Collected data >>
★ ★ ★ ★

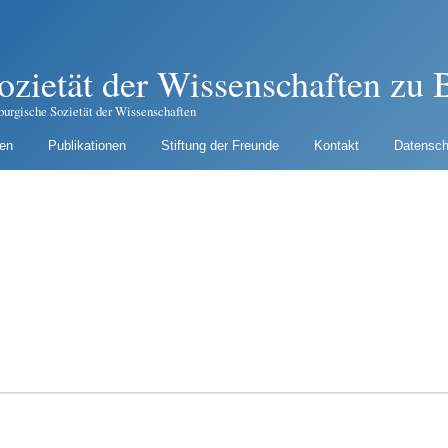
ozietät der Wissenschaften zu B
burgische Sozietät der Wissenschaften
gen
Publikationen
Stiftung der Freunde
Kontakt
Datensch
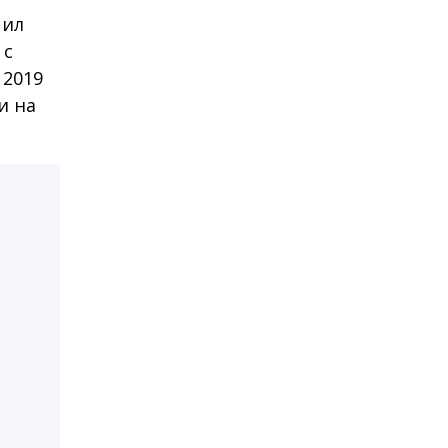
чил
с
 2019
и на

★ ★ ★ ★

TASK REQUIREMENTS >>
Every line above that contains the word "Wissenschaften" should be reported.

YOUR SOLUTION >>
ozietät der Wissenschaften zu B
burgische Sozietät der Wissenschaften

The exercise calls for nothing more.